I also brought it up mainly to pass the time as we await whatever depressive mediocrity remains this offseason, although I'll be curious to see how the situation(s) play themselves out. In general, I just think it's not the ideal fit: we couldn't get Andujar when we wanted him and in part got Moran largely for that reason. When you add in the fact that Hayes is our top position prospect, it's just not the right target. I think there are some interesting possibilities, and in general only started thinking about it just because our offensive possibilities are so limited for next year and beyond, but these possibilities would pretty much need to involve spinning Moran for some value elsewhere, as well as a potential different landing spot for Andujar defensively.
I don't necessarily think the book is written on him defensively, but when you start getting into these further contingencies, things get messier. And these things are maybe symptomatic of the entire problem: Andujar could certainly displace Bell, for example, as offensive production should play pretty much anywhere. But whatever situation you try and play out, the logical endpoint is trying to reshuffle a deck of mediocre-to-possibly-ok MLB pieces, which aren't going to do it. You could move Moran or move Bell and probably get reasonable MLB talent back, but it's a lot harder and you'd have less of a position of strength to deal from.

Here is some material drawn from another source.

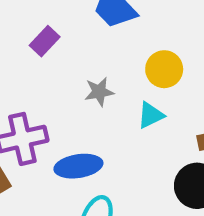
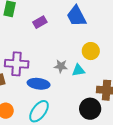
gray star: (99, 92) -> (61, 66), moved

The better approach is fairly obvious, which is that you hope Hayes rises even quicker to force the issue, and then are hopefully figuring out how to reorient the approach from the perspective of your home grown talent that might be more impactful. Realistically, that's probably also the path to take with Keller and the prospects of eventually flipping a pitcher. Right now is not the ideal timing, unless there's some kind of pretty surprising two or three step plan NH has in play, which... can't see it.
The Yankees situation will be interesting in general. I can't see them having a ton of leverage in moving Gray, even though they should be able to get a decent prospect or two in a deal. I'd like to see us involved if for no other reason than it would be a smaller gamble that could pay off: it's possible that he could complete fall off or get injured, but a slightly revamped, NL Gray could help boost a good pitching staff to the next level, and another outcome in that scenario would likely be getting almost the same kind of value in a trade deadline package if we are too far out of the picture or Keller really emerges or something. The Yankees also could add Andujar to the mix, and while I'm sure that could probably entice teams (and perhaps the Reds would be an ideal match there, budging on Trammell in order to get a pitcher and an immediate offensive impact player, even if they have to put him in LF), I still don't see them gaining a lot of leverage.

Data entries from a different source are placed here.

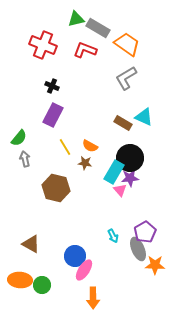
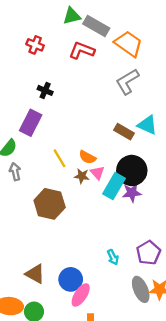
red cross: (43, 45) -> (35, 45), size x0.6
purple rectangle: (53, 115) -> (31, 123), moved
pink triangle: (120, 190) -> (97, 173), moved
brown triangle: (31, 244) -> (35, 274), moved
gray ellipse: (138, 249) -> (141, 289), moved

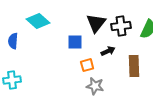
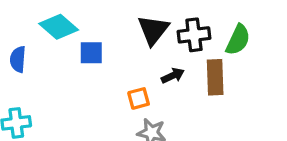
blue square: (75, 42) -> (91, 53), moved
brown rectangle: (134, 66) -> (215, 77), moved

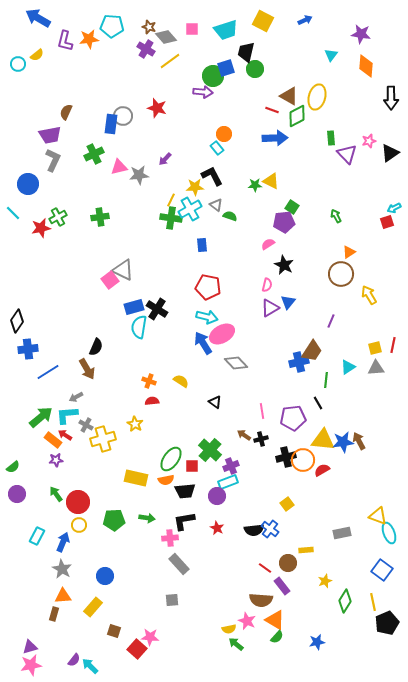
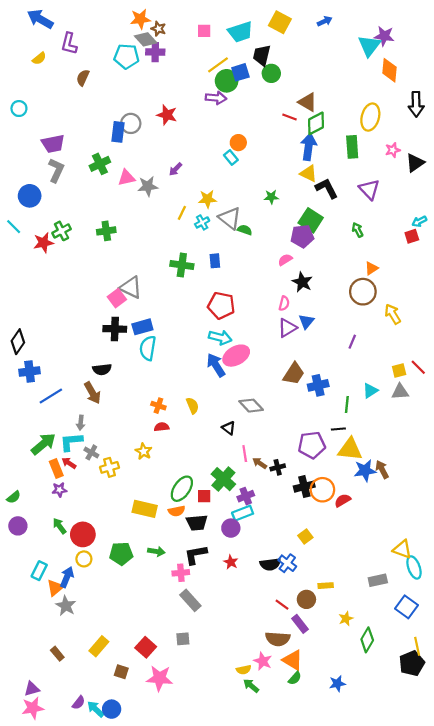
cyan pentagon: (112, 26) -> (126, 56), moved
gray diamond: (166, 37) -> (146, 39), moved
orange star: (89, 39) -> (140, 19), moved
purple cross: (146, 49) -> (155, 52), turned -30
cyan triangle: (331, 55) -> (369, 46), moved, size x1.6
yellow line: (170, 61) -> (218, 65), moved
cyan circle: (18, 64) -> (19, 109), moved
yellow ellipse: (317, 97) -> (370, 117), moved
brown semicircle: (66, 112) -> (83, 78), moved
blue arrow: (275, 138) -> (309, 147), moved, turned -80
green rectangle: (331, 138) -> (352, 147), size x1.5
purple triangle: (347, 154) -> (369, 189), moved
black L-shape: (212, 176) -> (327, 188), moved
yellow triangle: (271, 181) -> (309, 173), moved
gray triangle: (216, 205) -> (230, 218), size x1.6
green square: (292, 207) -> (311, 220), size x1.6
cyan cross: (190, 209) -> (202, 222), size x0.6
green cross: (171, 218) -> (182, 265), moved
black cross: (157, 309) -> (115, 329), moved, turned -30
red line: (393, 345) -> (418, 367), turned -56
black semicircle: (96, 347) -> (102, 369), turned 60
brown trapezoid: (312, 351) -> (294, 374), moved
gray diamond: (236, 363) -> (251, 406), moved
yellow semicircle: (181, 381) -> (193, 406), turned 35
gray arrow: (76, 397) -> (81, 423), turned -56
black line: (318, 403) -> (338, 429), turned -64
pink line: (262, 411) -> (245, 454), moved
yellow cross: (103, 439) -> (109, 467), size x0.7
orange rectangle: (53, 440) -> (56, 468), turned 30
yellow triangle: (323, 440) -> (350, 449), moved
gray rectangle: (342, 533) -> (378, 580), moved
blue circle: (105, 576) -> (112, 709), moved
orange triangle: (63, 596) -> (55, 588), moved, turned -36
yellow line: (373, 602) -> (417, 646), moved
brown rectangle: (54, 614) -> (57, 654), turned -56
pink star: (150, 637) -> (160, 678), size x1.4
red square: (137, 649) -> (146, 647), moved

Regardless, getting involved in the Gray mix and gambling that you might be able to get 3.5/4 WAR out of him seems like one of the few ways to bolster next year's team beyond the solid/average idea of someone like Ahmed or Galvis. Can he be had without even discussing Keller, Hayes, Cruz? Obviously you'd hope so--I'd expect none of the middle infield carousel to really interest NYY, since they'd have to roster them, but the tier below our top prospects is pretty stocked with 45 FV guys, and I'd assume that Escobar, Mitchell, or Reynolds and a lower list flier would be able to get the job done. After all, the original package for Gray was hardly amazing, and now NYY has committed to trading him and he only has one year left.